Draw yourself a diagram showing the two rays (one direct; one reflected) and use it to find the difference in path length between them.

 

[a.a]

I did.. I got 5504.29 as my path diff,
PD= (lambda)^2/4pi

thats from phase difference = half lambda = 2pi PD/lambda
Where am i going wrong?
After I found PD.. from my diagram i found that H= PD sin 22/sin46

 

[Doc Al]

I did.. I got 5504.29 as my path diff,
PD= (lambda)^2/4pi

thats from phase difference = half lambda = 2pi PD/lambda
Where am i going wrong?

I don't quite understand what you're doing here. As you said in your first post, the path difference must be λ/2.

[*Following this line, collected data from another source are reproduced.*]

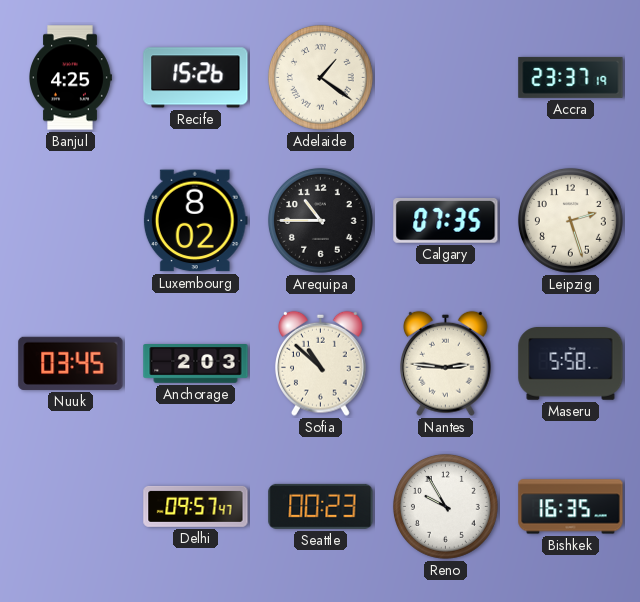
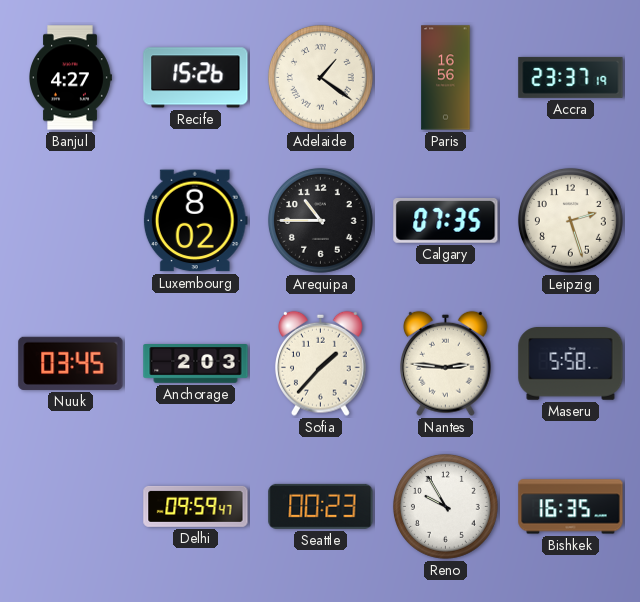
Banjul: 4:25 -> 4:27
Paris: none -> 16:56
Sofia: 10:52 -> 1:37
Delhi: 09:57 -> 09:59
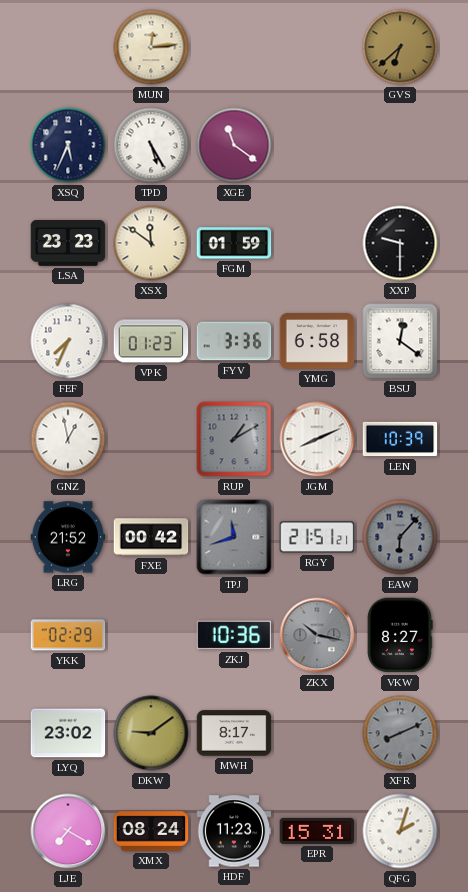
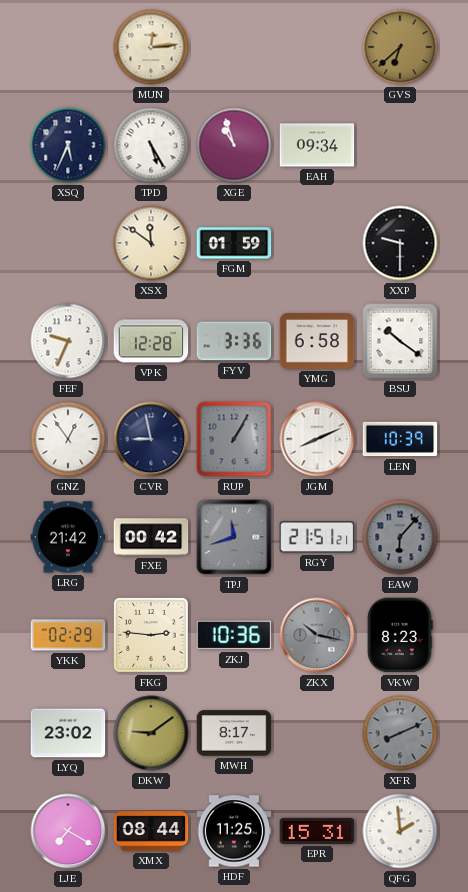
XGE: 11:21 -> 10:57
EAH: none -> 09:34
LSA: 23:23 -> none
FEF: 7:34 -> 9:34
VPK: 01:23 -> 12:28
BSU: 12:21 -> 10:21
GNZ: 12:58 -> 12:54
CVR: none -> 8:58
RUP: 1:10 -> 1:05
LRG: 21:52 -> 21:42
FKG: none -> 2:46
VKW: 8:27 -> 8:23
XMX: 08:24 -> 08:44
HDF: 11:23 -> 11:25
QFG: 2:03 -> 1:59
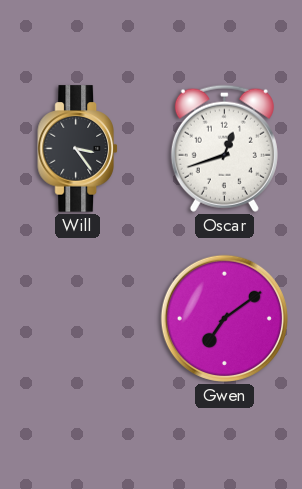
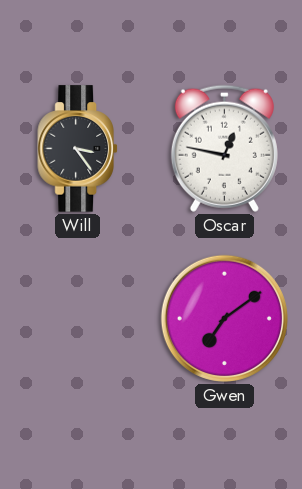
Oscar: 12:42 -> 12:47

After I found PD.. from my diagram i found that H= PD sin 22/sin46

Some problems with your diagram:
(1) The light rays from the star are parallel.
(2) What you've labeled as PD Δx is not the path difference.
(3) Your diagram shows the angle as 22 degrees, not 25.

 

[a.a]

Sorry, my numbers are different, the angle from horizontal is 22 and my wavelength is 263 m.. so the question would read:
Radio waves of wavelength 263 meters from a star reach a radio telescope by two separate paths. One is a direct path to the receiver which is situated on the edge of a cliff by the ocean. The second is by reflection off the water. The first minimum of destructive interference occurs when the star is 23 degrees above the horizon. Find the height of the cliff.

Okay.. does this diagram look better?
Phase difference is half lambda.. path difference is something else, isn't it?

 

[a.a]

phase difference=(2pi* path difference)/labmda

 

[Doc Al]

Sorry, my numbers are different, the angle from horizontal is 22 and my wavelength is 263 m.. so the question would read:
Radio waves of wavelength 263 meters from a star reach a radio telescope by two separate paths. One is a direct path to the receiver which is situated on the edge of a cliff by the ocean. The second is by reflection off the water. The first minimum of destructive interference occurs when the star is 23 degrees above the horizon. Find the height of the cliff.

OK.

Okay.. does this diagram look better?

Not really. I want to see two parallel rays coming from that star. (The star is very far away.) Those rays make an angle of 22 degrees with the horizontal.

Phase difference is half lambda.. path difference is something else, isn't it?

Imagine that the two rays start out with the same phase as they leave the star. The difference in their path lengths must equal λ/2.

 

[a.a]

is this better?

 

[a.a]

where would i go from here?

 

[Doc Al]

is this better?

Much better! But what you've labeled as λ/2 is not right. You need to compare that distance with the distance that the other ray travels (the hypotenuse of the triangle). The difference will be the path difference.

 

[a.a]

So, in this diagram half lamda = H-X

so how do we go about finding H or X?
nothing is given...:S
Probably a lot of trigs, do the angles in my second diagram make sence?
If so then I get:
sin 22= hyp (h)/(half lambda +X)
and I don't really know where to go from there..

 

[Doc Al]

So, in this diagram half lamda = H-X

OK.

so how do we go about finding H or X?
nothing is given...:S

H and X are part of a right triangle, so they are related. (Find the angle of that triangle.)

 

[a.a]

related by pythagorean? How does that help us?

 

[Doc Al]

related by pythagorean? How does that help us?

Even easier is to use some trig to relate H and X. Add to that the equation H - X = λ/2. Then you can solve for H. Once you have that, use some more trig to find the height of the cliff.

 

[a.a]

sorry about the late reply,
I only got as far as :
sin 46 = X/H = (H-half lambda)/H
Solved for H and got 468.54
Then: sin 22 = h/H
and got h= 175.5
Is that right?

 

[a.a]

nope...I got it wrong...?

 

[Doc Al]

sorry about the late reply,
I only got as far as :
sin 46 = X/H = (H-half lambda)/H
Solved for H and got 468.54
Then: sin 22 = h/H
and got h= 175.5
Is that right?

Looks right to me.